| About this task |
Your copy of the listing should match it exactly, only without pictures.

| Given entries |
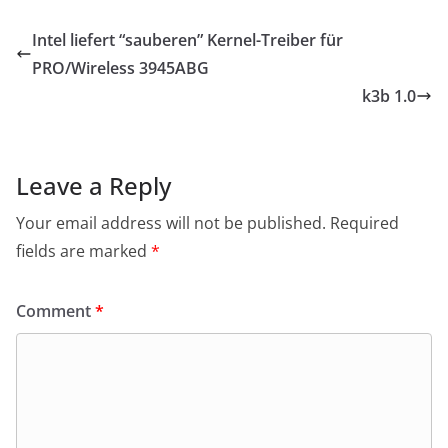
Intel liefert “sauberen” Kernel-Treiber für
PRO/Wireless 3945ABG
k3b 1.0
Leave a Reply
Your email address will not be published.
Required
fields are marked
*
Comment
*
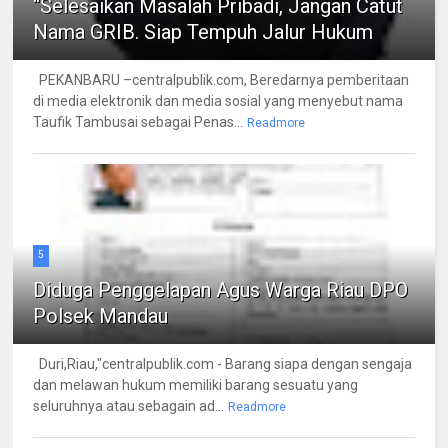
“Selesaikan Masalah Pribadi, Jangan Catut
Nama GRIB. Siap Tempuh Jalur Hukum
PEKANBARU –centralpublik.com, Beredarnya pemberitaan
di media elektronik dan media sosial yang menyebut nama
Taufik Tambusai sebagai Penas...
Readmore
5
Diduga Penggelapan Agus Warga Riau DPO
Polsek Mandau
Duri,Riau,"centralpublik.com - Barang siapa dengan sengaja
dan melawan hukum memiliki barang sesuatu yang
seluruhnya atau sebagain ad...
Readmore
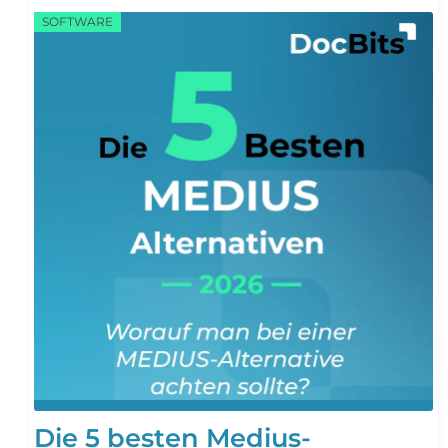
SOFTWARE
Die 5 besten Medius-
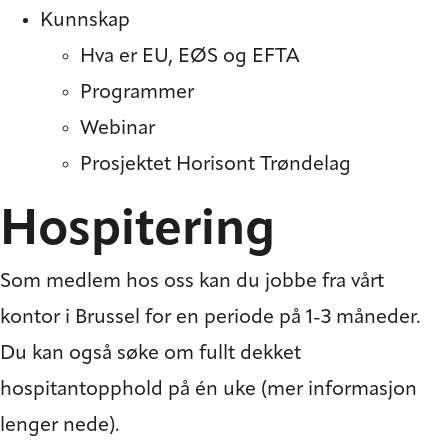
Kunnskap
Hva er EU, EØS og EFTA
Programmer
Webinar
Prosjektet Horisont Trøndelag
Hospitering
Som medlem hos oss kan du jobbe fra vårt
kontor i Brussel for en periode på 1-3 måneder.
Du kan også søke om fullt dekket
hospitantopphold på én uke (mer informasjon
lenger nede).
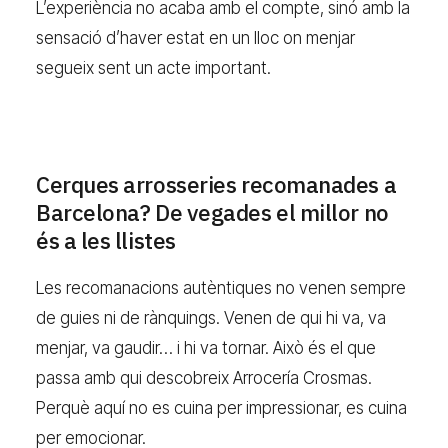
L’experiència no acaba amb el compte, sinó amb la
sensació d’haver estat en un lloc on menjar
segueix sent un acte important.
Cerques arrosseries recomanades a
Barcelona? De vegades el millor no
és a les llistes
Les recomanacions autèntiques no venen sempre
de guies ni de rànquings. Venen de qui hi va, va
menjar, va gaudir… i hi va tornar. Això és el que
passa amb qui descobreix Arrocería Crosmas.
Perquè aquí no es cuina per impressionar, es cuina
per emocionar.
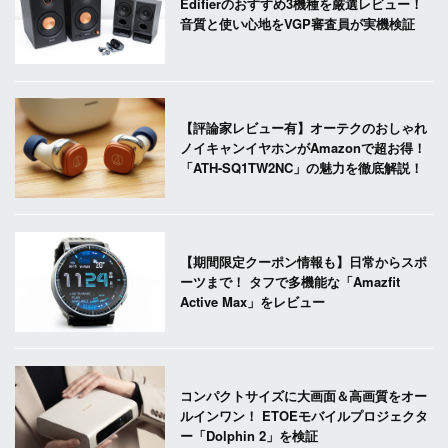
Edifierのおすすめ3機種を厳選レビュー！
音質と使い心地をVGP審査員が実機検証
【評論家レビュー有】オーテクのおしゃれ
ノイキャンイヤホンがAmazonで超お得！
「ATH-SQ1TW2NC」の魅力を徹底解説！
【期間限定クーポン情報も】日常からスポ
ーツまで！ タフで多機能な「Amazfit
Active Max」をレビュー
コンパクトサイズに大画面＆高画質をオー
ルインワン！ ETOEモバイルプロジェクタ
ー「Dolphin 2」を検証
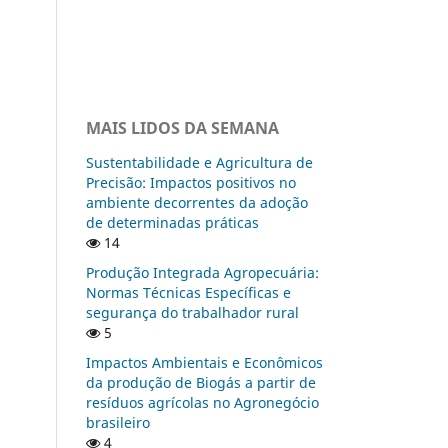
MAIS LIDOS DA SEMANA
Sustentabilidade e Agricultura de
Precisão: Impactos positivos no
ambiente decorrentes da adoção
de determinadas práticas
14
Produção Integrada Agropecuária:
Normas Técnicas Específicas e
segurança do trabalhador rural
5
Impactos Ambientais e Econômicos
da produção de Biogás a partir de
resíduos agrícolas no Agronegócio
brasileiro
4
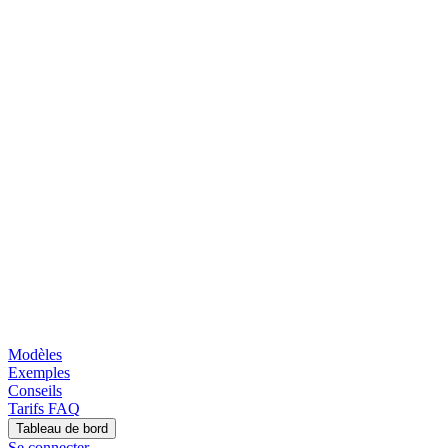
Modèles
Exemples
Conseils
Tarifs
FAQ
Tableau de bord
Se connecter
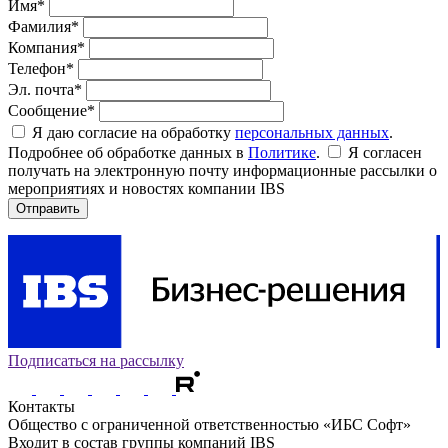
Имя*
Фамилия*
Компания*
Телефон*
Эл. почта*
Сообщение*
Я даю согласие на обработку
персональных данных
.
Подробнее об обработке данных в
Политике
.
Я согласен
получать на электронную почту информационные рассылки о
мероприятиях и новостях компании IBS
Отправить
Подписаться на рассылку
Контакты
Общество с ограниченной ответственностью «ИБС Софт»
Входит в состав группы компаний IBS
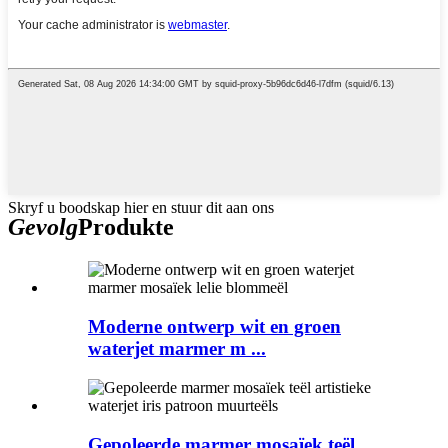
Skryf u boodskap hier en stuur dit aan ons
Gevolg
Produkte
Moderne ontwerp wit en groen
waterjet marmer m ...
Gepoleerde marmer mosaïek teël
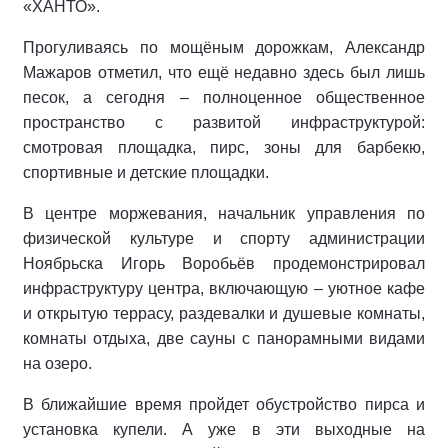
«ХАНТО».
Прогуливаясь по мощёным дорожкам, Александр
Мажаров отметил, что ещё недавно здесь был лишь
песок, а сегодня – полноценное общественное
пространство с развитой инфраструктурой:
смотровая площадка, пирс, зоны для барбекю,
спортивные и детские площадки.
В центре моржевания, начальник управления по
физической культуре и спорту администрации
Ноябрьска Игорь Воробьёв продемонстрировал
инфраструктуру центра, включающую – уютное кафе
и открытую террасу, раздевалки и душевые комнаты,
комнаты отдыха, две сауны с панорамными видами
на озеро.
В ближайшие время пройдет обустройство пирса и
установка купели. А уже в эти выходные на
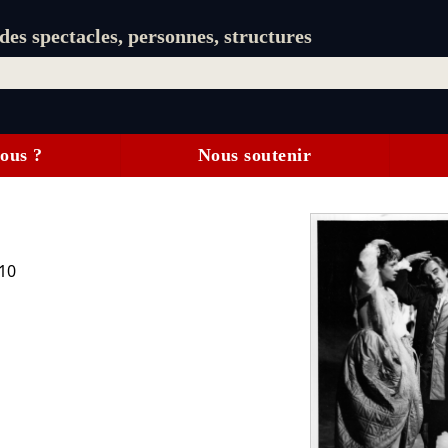
es spectacles, personnes, structures
ous ?
Nous soutenir
10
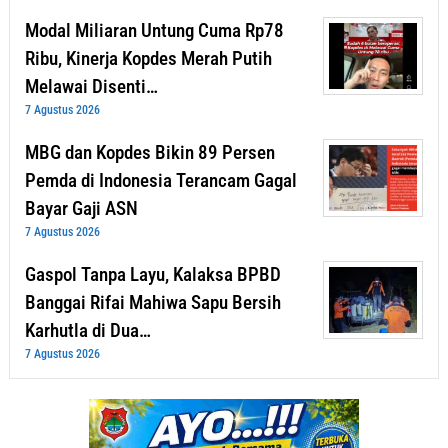
Modal Miliaran Untung Cuma Rp78
Ribu, Kinerja Kopdes Merah Putih
Melawai Disenti…
7 Agustus 2026
MBG dan Kopdes Bikin 89 Persen
Pemda di Indonesia Terancam Gagal
Bayar Gaji ASN
7 Agustus 2026
Gaspol Tanpa Layu, Kalaksa BPBD
Banggai Rifai Mahiwa Sapu Bersih
Karhutla di Dua…
7 Agustus 2026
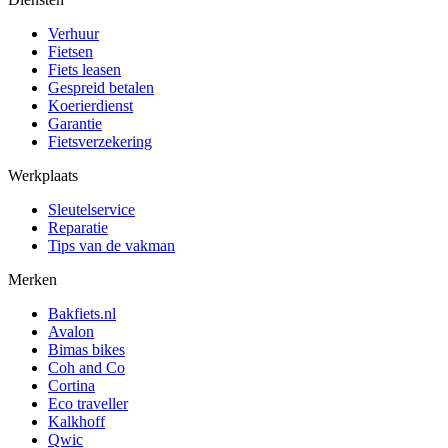
Verhuur
Fietsen
Fiets leasen
Gespreid betalen
Koerierdienst
Garantie
Fietsverzekering
Werkplaats
Sleutelservice
Reparatie
Tips van de vakman
Merken
Bakfiets.nl
Avalon
Bimas bikes
Coh and Co
Cortina
Eco traveller
Kalkhoff
Qwic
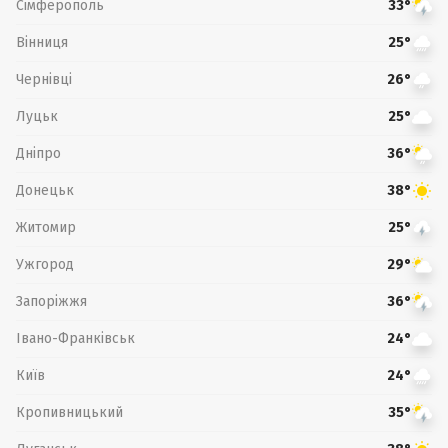
Сімферополь
33°
Вінниця
25°
Чернівці
26°
Луцьк
25°
Дніпро
36°
Донецьк
38°
Житомир
25°
Ужгород
29°
Запоріжжя
36°
Івано-Франківськ
24°
Київ
24°
Кропивницький
35°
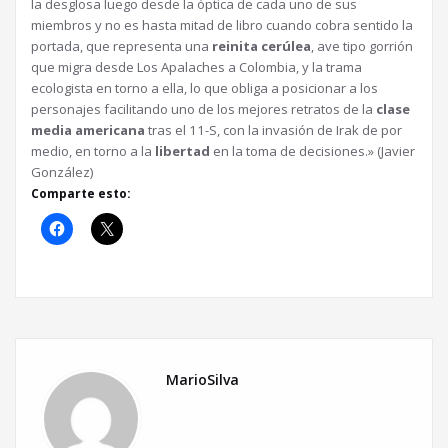
la desglosa luego desde la óptica de cada uno de sus
miembros y no es hasta mitad de libro cuando cobra sentido la
portada, que representa una
reinita cerúlea
, ave tipo gorrión
que migra desde Los Apalaches a Colombia, y la trama
ecologista en torno a ella, lo que obliga a posicionar a los
personajes facilitando uno de los mejores retratos de la
clase
media americana
tras el 11-S, con la invasión de Irak de por
medio, en torno a la
libertad
en la toma de decisiones.» (Javier
González)
Comparte esto:
MarioSilva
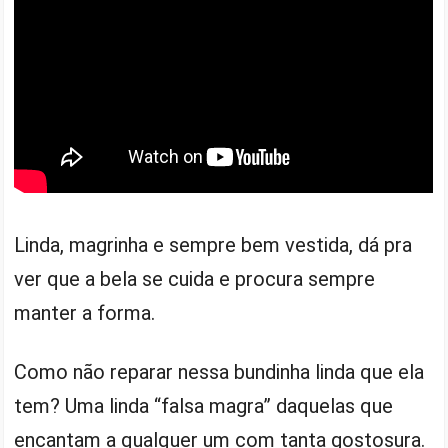
Linda, magrinha e sempre bem vestida, dá pra
ver que a bela se cuida e procura sempre
manter a forma.
Como não reparar nessa bundinha linda que ela
tem? Uma linda “falsa magra” daquelas que
encantam a qualquer um com tanta gostosura.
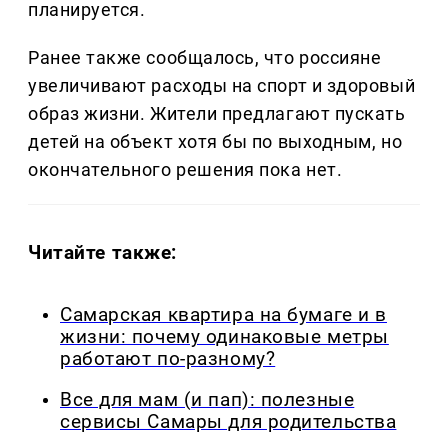
планируется.
Ранее также сообщалось, что россияне
увеличивают расходы на спорт и здоровый
образ жизни. Жители предлагают пускать
детей на объект хотя бы по выходным, но
окончательного решения пока нет.
Читайте также:
Самарская квартира на бумаге и в
жизни: почему одинаковые метры
работают по-разному?
Все для мам (и пап): полезные
сервисы Самары для родительства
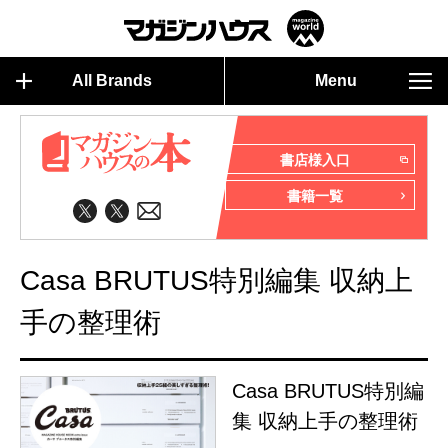
All Brands
Menu
書店様入口
書籍一覧
Casa BRUTUS特別編集 収納上
手の整理術
Casa BRUTUS特別編
集 収納上手の整理術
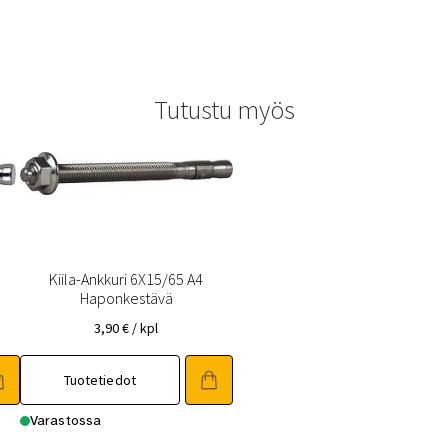
Tutustu myös
Kiila-Ankkuri 6X15/65 A4
Haponkestävä
3,90
€
/ kpl
Tuotetiedot
Varastossa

| Answer to this problem |
Intel liefert “sauberen” Kernel-Treiber für
PRO/Wireless 3945ABG
k3b 1.0
Leave a Reply
Your email address will not be published.
Required
fields are marked
*
Comment
*
“Selesaikan Masalah Pribadi, Jangan Catut
Nama GRIB. Siap Tempuh Jalur Hukum
PEKANBARU –centralpublik.com, Beredarnya pemberitaan
di media elektronik dan media sosial yang menyebut nama
Taufik Tambusai sebagai Penas...
Readmore
5
Diduga Penggelapan Agus Warga Riau DPO
Polsek Mandau
Duri,Riau,"centralpublik.com - Barang siapa dengan sengaja
dan melawan hukum memiliki barang sesuatu yang
seluruhnya atau sebagain ad...
Readmore
SOFTWARE
Die 5 besten Medius-
Kunnskap
Hva er EU, EØS og EFTA
Programmer
Webinar
Prosjektet Horisont Trøndelag
Hospitering
Som medlem hos oss kan du jobbe fra vårt
kontor i Brussel for en periode på 1-3 måneder.
Du kan også søke om fullt dekket
hospitantopphold på én uke (mer informasjon
lenger nede).
L’experiència no acaba amb el compte, sinó amb la
sensació d’haver estat en un lloc on menjar
segueix sent un acte important.
Cerques arrosseries recomanades a
Barcelona? De vegades el millor no
és a les llistes
Les recomanacions autèntiques no venen sempre
de guies ni de rànquings. Venen de qui hi va, va
menjar, va gaudir… i hi va tornar. Això és el que
passa amb qui descobreix Arrocería Crosmas.
Perquè aquí no es cuina per impressionar, es cuina
per emocionar.
Edifierのおすすめ3機種を厳選レビュー！
音質と使い心地をVGP審査員が実機検証
【評論家レビュー有】オーテクのおしゃれ
ノイキャンイヤホンがAmazonで超お得！
「ATH-SQ1TW2NC」の魅力を徹底解説！
【期間限定クーポン情報も】日常からスポ
ーツまで！ タフで多機能な「Amazfit
Active Max」をレビュー
コンパクトサイズに大画面＆高画質をオー
ルインワン！ ETOEモバイルプロジェクタ
ー「Dolphin 2」を検証
MAIS LIDOS DA SEMANA
Sustentabilidade e Agricultura de
Precisão: Impactos positivos no
ambiente decorrentes da adoção
de determinadas práticas
14
Produção Integrada Agropecuária:
Normas Técnicas Específicas e
segurança do trabalhador rural
5
Impactos Ambientais e Econômicos
da produção de Biogás a partir de
resíduos agrícolas no Agronegócio
brasileiro
4
Modèles
Exemples
Conseils
Tarifs
FAQ
Tableau de bord
Se connecter
Имя*
Фамилия*
Компания*
Телефон*
Эл. почта*
Сообщение*
Я даю согласие на обработку
персональных данных
.
Подробнее об обработке данных в
Политике
.
Я согласен
получать на электронную почту информационные рассылки о
мероприятиях и новостях компании IBS
Отправить
Подписаться на рассылку
Контакты
Общество с ограниченной ответственностью «ИБС Софт»
Входит в состав группы компаний IBS
Skryf u boodskap hier en stuur dit aan ons
Gevolg
Produkte
Moderne ontwerp wit en groen
waterjet marmer m ...
Gepoleerde marmer mosaïek teël
«ХАНТО».
Прогуливаясь по мощёным дорожкам, Александр
Мажаров отметил, что ещё недавно здесь был лишь
песок, а сегодня – полноценное общественное
пространство с развитой инфраструктурой:
смотровая площадка, пирс, зоны для барбекю,
спортивные и детские площадки.
В центре моржевания, начальник управления по
физической культуре и спорту администрации
Ноябрьска Игорь Воробьёв продемонстрировал
инфраструктуру центра, включающую – уютное кафе
и открытую террасу, раздевалки и душевые комнаты,
комнаты отдыха, две сауны с панорамными видами
на озеро.
В ближайшие время пройдет обустройство пирса и
установка купели. А уже в эти выходные на
es spectacles, personnes, structures
ous ?
Nous soutenir
10
Modal Miliaran Untung Cuma Rp78
Ribu, Kinerja Kopdes Merah Putih
Melawai Disenti…
7 Agustus 2026
MBG dan Kopdes Bikin 89 Persen
Pemda di Indonesia Terancam Gagal
Bayar Gaji ASN
7 Agustus 2026
Gaspol Tanpa Layu, Kalaksa BPBD
Banggai Rifai Mahiwa Sapu Bersih
Karhutla di Dua…
7 Agustus 2026
Verhuur
Fietsen
Fiets leasen
Gespreid betalen
Koerierdienst
Garantie
Fietsverzekering
Werkplaats
Sleutelservice
Reparatie
Tips van de vakman
Merken
Bakfiets.nl
Avalon
Bimas bikes
Coh and Co
Cortina
Eco traveller
Kalkhoff
Qwic
Сімферополь
33°
Вінниця
25°
Чернівці
26°
Луцьк
25°
Дніпро
36°
Донецьк
38°
Житомир
25°
Ужгород
29°
Запоріжжя
36°
Івано-Франківськ
24°
Київ
24°
Кропивницький
35°
la desglosa luego desde la óptica de cada uno de sus
miembros y no es hasta mitad de libro cuando cobra sentido la
portada, que representa una
reinita cerúlea
, ave tipo gorrión
que migra desde Los Apalaches a Colombia, y la trama
ecologista en torno a ella, lo que obliga a posicionar a los
personajes facilitando uno de los mejores retratos de la
clase
media americana
tras el 11-S, con la invasión de Irak de por
medio, en torno a la
libertad
en la toma de decisiones.» (Javier
González)
Comparte esto:
MarioSilva
Linda, magrinha e sempre bem vestida, dá pra
ver que a bela se cuida e procura sempre
manter a forma.
Como não reparar nessa bundinha linda que ela
tem? Uma linda “falsa magra” daquelas que
encantam a qualquer um com tanta gostosura.
планируется.
Ранее также сообщалось, что россияне
увеличивают расходы на спорт и здоровый
образ жизни. Жители предлагают пускать
детей на объект хотя бы по выходным, но
окончательного решения пока нет.
Читайте также:
Самарская квартира на бумаге и в
жизни: почему одинаковые метры
работают по-разному?
Все для мам (и пап): полезные
сервисы Самары для родительства
All Brands
Menu
書店様入口
書籍一覧
Casa BRUTUS特別編集 収納上
手の整理術
Casa BRUTUS特別編
集 収納上手の整理術
Tutustu myös
Kiila-Ankkuri 6X15/65 A4
Haponkestävä
3,90
€
/ kpl
Tuotetiedot
Varastossa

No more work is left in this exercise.